Present each line of the entries below that holds the word "home".

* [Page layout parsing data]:
========

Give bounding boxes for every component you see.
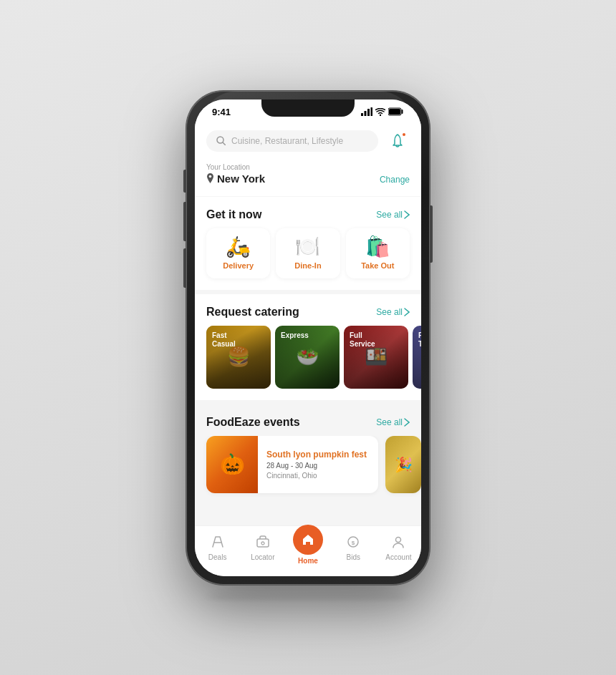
power-button (430, 205, 433, 263)
event-card-pumpkin[interactable]: 🎃 South lyon pumpkin fest 28 Aug - 30 Au… (206, 436, 378, 493)
events-cards: 🎃 South lyon pumpkin fest 28 Aug - 30 Au… (195, 436, 421, 505)
search-bar[interactable]: Cuisine, Restaurant, Lifestyle (206, 130, 378, 152)
event-image: 🎃 (206, 436, 258, 493)
search-icon (216, 136, 226, 145)
bids-label: Bids (346, 553, 360, 561)
account-icon (391, 535, 405, 551)
express-label: Express (281, 331, 309, 340)
top-section: Cuisine, Restaurant, Lifestyle (195, 120, 421, 196)
event-info: South lyon pumpkin fest 28 Aug - 30 Aug … (258, 436, 375, 493)
nav-locator[interactable]: Locator (240, 535, 285, 561)
notch (261, 99, 355, 117)
svg-rect-0 (361, 113, 363, 116)
get-it-now-title: Get it now (206, 208, 261, 221)
full-service-label: FullService (350, 331, 375, 349)
search-placeholder: Cuisine, Restaurant, Lifestyle (231, 136, 343, 146)
events-see-all[interactable]: See all (376, 417, 410, 427)
notification-dot (401, 132, 407, 137)
catering-see-all[interactable]: See all (376, 307, 410, 317)
location-city: New York (206, 173, 265, 185)
catering-card-full-service[interactable]: 🍱 FullService (344, 326, 408, 389)
svg-point-13 (396, 538, 401, 543)
events-title: FoodEaze events (206, 416, 300, 429)
service-cards: 🛵 Delivery 🍽️ Dine-In 🛍️ Take Out (195, 228, 421, 290)
bottom-spacer (195, 505, 421, 512)
locator-icon (256, 535, 270, 551)
event-date: 28 Aug - 30 Aug (266, 462, 367, 470)
catering-card-express[interactable]: 🥗 Express (275, 326, 340, 389)
catering-title: Request catering (206, 306, 299, 319)
take-out-card[interactable]: 🛍️ Take Out (346, 228, 410, 278)
signal-icon (361, 107, 372, 116)
location-row: Your Location New York Change (206, 163, 410, 185)
dine-in-card[interactable]: 🍽️ Dine-In (276, 228, 340, 278)
svg-rect-3 (371, 107, 373, 116)
food-truck-label: FoodTru... (418, 331, 421, 349)
nav-deals[interactable]: Deals (195, 535, 240, 561)
event-location: Cincinnati, Ohio (266, 472, 367, 480)
take-out-label: Take Out (361, 261, 394, 270)
get-it-now-see-all[interactable]: See all (376, 210, 410, 220)
delivery-label: Delivery (223, 261, 254, 270)
bids-icon: $ (346, 535, 360, 551)
deals-icon (211, 535, 225, 551)
deals-label: Deals (208, 553, 227, 561)
event-card-partial[interactable]: 🎉 (385, 436, 421, 493)
catering-section: Request catering See all 🍔 (195, 294, 421, 400)
chevron-right-icon-3 (404, 418, 410, 427)
nav-bids[interactable]: $ Bids (331, 535, 376, 561)
wifi-icon (375, 108, 385, 116)
events-header: FoodEaze events See all (195, 404, 421, 436)
chevron-right-icon-2 (404, 308, 410, 316)
mute-button (183, 170, 186, 193)
catering-card-fast-casual[interactable]: 🍔 FastCasual (206, 326, 271, 389)
catering-card-food-truck[interactable]: 🚚 FoodTru... (413, 326, 421, 389)
event-partial-image: 🎉 (385, 436, 421, 493)
city-name: New York (217, 173, 265, 185)
get-it-now-header: Get it now See all (195, 197, 421, 228)
phone-reflection (211, 587, 405, 600)
status-time: 9:41 (212, 107, 231, 117)
svg-rect-9 (257, 539, 269, 547)
account-label: Account (385, 553, 411, 561)
get-it-now-section: Get it now See all 🛵 Delivery 🍽️ (195, 197, 421, 290)
home-label: Home (298, 557, 318, 565)
locator-label: Locator (251, 553, 274, 561)
location-label: Your Location (206, 163, 265, 171)
svg-rect-1 (365, 111, 367, 116)
catering-cards: 🍔 FastCasual 🥗 Express (195, 326, 421, 400)
nav-account[interactable]: Account (376, 535, 421, 561)
app-content[interactable]: Cuisine, Restaurant, Lifestyle (195, 120, 421, 525)
change-location-button[interactable]: Change (380, 175, 410, 185)
battery-icon (388, 107, 404, 116)
svg-point-8 (209, 175, 212, 178)
svg-text:$: $ (352, 540, 355, 546)
bottom-nav: Deals Locator (195, 525, 421, 576)
catering-header: Request catering See all (195, 294, 421, 326)
phone-frame: 9:41 (186, 91, 430, 585)
dine-in-label: Dine-In (294, 261, 321, 270)
delivery-card[interactable]: 🛵 Delivery (206, 228, 270, 278)
fast-casual-label: FastCasual (212, 331, 236, 349)
dine-in-icon: 🍽️ (295, 237, 320, 257)
notification-button[interactable] (385, 129, 410, 153)
svg-rect-5 (389, 109, 400, 115)
search-bar-row: Cuisine, Restaurant, Lifestyle (206, 129, 410, 153)
phone-wrapper: 9:41 (186, 91, 430, 585)
pin-icon (206, 173, 214, 183)
nav-home[interactable]: Home (285, 532, 330, 565)
events-section: FoodEaze events See all 🎃 South lyon pum… (195, 404, 421, 505)
svg-line-7 (223, 142, 226, 145)
volume-down-button (183, 248, 186, 288)
svg-point-10 (261, 542, 264, 545)
chevron-right-icon (404, 210, 410, 219)
volume-up-button (183, 202, 186, 241)
take-out-icon: 🛍️ (365, 237, 390, 257)
phone-screen: 9:41 (195, 99, 421, 576)
delivery-icon: 🛵 (226, 237, 251, 257)
status-icons (361, 107, 404, 116)
svg-rect-2 (367, 109, 370, 116)
event-title: South lyon pumpkin fest (266, 450, 367, 460)
home-icon-active (293, 525, 323, 555)
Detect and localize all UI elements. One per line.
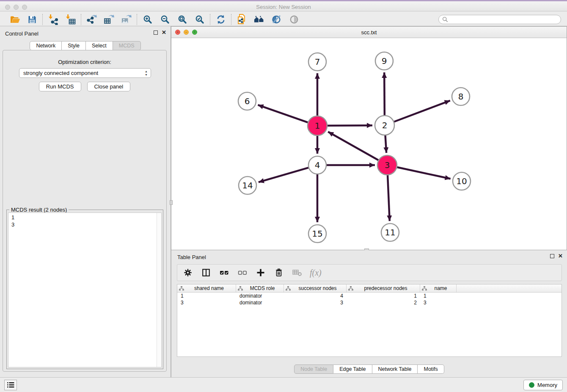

========

* [WRITTEN ANSWER]:
home-label: Home (298, 557, 318, 565)
nav-home[interactable]: Home (285, 532, 330, 565)
home-icon-active (293, 525, 323, 555)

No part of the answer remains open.